I wanted to keep my stories anonymous, but there is a very specific developer I want to write many stories about. I want to attribute those stories to the same person to build up his character, so I’ll always blog about him under the name Derek. Any other story, I’ll blog under the name Colin, and collectively, maybe Colin’s persona will match the insanity of Derek.
So here is a Colin story.
Just a background for those not familiar with C# or programming languages. If you want to store a number, you will often use the type “int” which is short for Integer; a whole number.

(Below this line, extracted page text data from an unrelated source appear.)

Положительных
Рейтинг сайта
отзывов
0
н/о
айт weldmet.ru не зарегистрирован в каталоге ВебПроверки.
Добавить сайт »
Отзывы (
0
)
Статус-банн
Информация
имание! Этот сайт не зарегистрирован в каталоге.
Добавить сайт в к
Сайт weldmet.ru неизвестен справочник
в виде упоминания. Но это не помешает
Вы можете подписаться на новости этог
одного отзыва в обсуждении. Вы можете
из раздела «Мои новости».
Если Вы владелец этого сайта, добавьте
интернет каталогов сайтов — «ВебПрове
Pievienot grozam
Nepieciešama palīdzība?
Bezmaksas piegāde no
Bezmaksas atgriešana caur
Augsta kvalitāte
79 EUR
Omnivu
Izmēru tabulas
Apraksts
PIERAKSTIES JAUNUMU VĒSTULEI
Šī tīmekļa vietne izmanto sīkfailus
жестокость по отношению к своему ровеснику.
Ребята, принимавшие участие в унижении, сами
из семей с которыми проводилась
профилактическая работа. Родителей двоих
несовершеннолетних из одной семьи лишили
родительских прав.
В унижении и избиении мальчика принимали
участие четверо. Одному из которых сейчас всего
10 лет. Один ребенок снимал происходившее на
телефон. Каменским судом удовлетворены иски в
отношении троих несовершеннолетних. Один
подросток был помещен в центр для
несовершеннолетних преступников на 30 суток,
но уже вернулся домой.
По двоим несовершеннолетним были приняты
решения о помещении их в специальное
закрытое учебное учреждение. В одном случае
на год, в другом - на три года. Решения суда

Colin had to program a countdown timer which took the time from a config file. Here was the Property he chose:
public int TimeInInts
The second word is the return type, so as we begin to read this, we know the Property returns an integer. What does this integer represent? A time. Fair enough, but in what unit? Ints.
Ints!
Absolute useless! Is it hours, minutes, seconds, milliseconds, something else? We don’t know without reading more code. That’s the telling sign of a badly named Variable/Property/Method; if you have to dig deeper to work out how you can use it.
I assumed it was minutes, but I look in the same file and there is another method.

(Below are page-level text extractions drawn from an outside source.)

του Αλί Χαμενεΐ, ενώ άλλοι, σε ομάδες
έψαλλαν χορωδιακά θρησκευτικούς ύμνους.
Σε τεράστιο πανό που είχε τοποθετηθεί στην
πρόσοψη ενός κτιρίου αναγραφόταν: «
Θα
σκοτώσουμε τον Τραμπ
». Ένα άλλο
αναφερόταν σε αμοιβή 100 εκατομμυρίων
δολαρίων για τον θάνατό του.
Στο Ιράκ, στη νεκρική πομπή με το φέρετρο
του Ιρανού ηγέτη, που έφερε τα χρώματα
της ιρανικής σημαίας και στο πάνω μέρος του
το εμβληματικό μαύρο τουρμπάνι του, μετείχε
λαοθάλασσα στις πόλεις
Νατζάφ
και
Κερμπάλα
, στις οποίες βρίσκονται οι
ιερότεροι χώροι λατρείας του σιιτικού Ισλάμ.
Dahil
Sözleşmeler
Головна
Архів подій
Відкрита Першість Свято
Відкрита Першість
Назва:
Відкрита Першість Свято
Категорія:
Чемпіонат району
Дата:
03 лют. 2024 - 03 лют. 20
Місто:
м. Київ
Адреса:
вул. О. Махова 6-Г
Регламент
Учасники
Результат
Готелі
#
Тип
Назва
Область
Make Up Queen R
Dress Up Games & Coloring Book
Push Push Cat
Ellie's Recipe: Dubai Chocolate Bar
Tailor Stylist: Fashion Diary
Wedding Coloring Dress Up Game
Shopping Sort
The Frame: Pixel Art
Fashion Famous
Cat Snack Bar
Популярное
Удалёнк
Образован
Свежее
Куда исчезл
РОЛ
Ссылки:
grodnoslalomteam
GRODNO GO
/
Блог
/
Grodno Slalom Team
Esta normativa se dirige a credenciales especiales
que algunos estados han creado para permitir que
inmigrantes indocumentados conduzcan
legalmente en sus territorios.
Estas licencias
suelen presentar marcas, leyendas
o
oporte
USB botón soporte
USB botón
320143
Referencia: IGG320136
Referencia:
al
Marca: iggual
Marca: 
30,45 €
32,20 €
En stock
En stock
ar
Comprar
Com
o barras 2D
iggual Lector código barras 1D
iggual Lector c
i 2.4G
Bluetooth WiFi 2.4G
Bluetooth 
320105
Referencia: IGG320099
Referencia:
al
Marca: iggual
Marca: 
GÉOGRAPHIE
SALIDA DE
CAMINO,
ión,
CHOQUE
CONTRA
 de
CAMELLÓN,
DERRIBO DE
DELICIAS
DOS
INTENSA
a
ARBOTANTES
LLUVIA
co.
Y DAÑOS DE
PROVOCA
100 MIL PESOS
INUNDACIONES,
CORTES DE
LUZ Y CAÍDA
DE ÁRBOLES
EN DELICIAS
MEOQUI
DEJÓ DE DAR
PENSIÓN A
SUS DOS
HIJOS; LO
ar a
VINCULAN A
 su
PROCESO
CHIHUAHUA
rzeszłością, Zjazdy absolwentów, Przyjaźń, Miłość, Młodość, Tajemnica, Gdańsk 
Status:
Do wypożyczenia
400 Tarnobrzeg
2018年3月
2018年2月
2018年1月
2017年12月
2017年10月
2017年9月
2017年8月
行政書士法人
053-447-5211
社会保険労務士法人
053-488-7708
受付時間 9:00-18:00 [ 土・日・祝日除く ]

public int GetTimeInMinutes()
{
return TimeInInts * 60 * 1000;
}
So GetTimeInMinutes uses TimeInInts in order to calculate minutes, so TimeInInts isn’t minutes.
Hang on, “* 60 * 1000“. That’s the calculation to convert minutes to milliseconds. So TimeInInts IS time in minutes and GetTimeInMinutes returns the time in milliseconds!
What.
The.
Hell.
How can you even write that, use it, and possibly get the feature working when everything you are dealing with has the wrong name?
Unbelievable.
Anyway, if you wondered where my username came from; now you know.
Lessons Learned
Always try to come up with the best variable names possible. Anything ambiguous, misleading or wrong will lead to confusion and bugs.